*** Opening of Recorded data ***

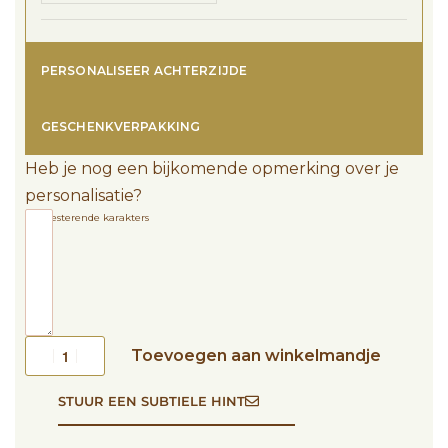
PERSONALISEER ACHTERZIJDE
GESCHENKVERPAKKING
Heb je nog een bijkomende opmerking over je
personalisatie?
1200
resterende karakters
Toevoegen aan winkelmandje
STUUR EEN SUBTIELE HINT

*** Close of Recorded data ***

• [Task prompt]
Leave out the images and transcribe all the records exactly.

• [Exercise answer]
PERSONALISEER ACHTERZIJDE
GESCHENKVERPAKKING
Heb je nog een bijkomende opmerking over je
personalisatie?
1200
resterende karakters
Toevoegen aan winkelmandje
STUUR EEN SUBTIELE HINT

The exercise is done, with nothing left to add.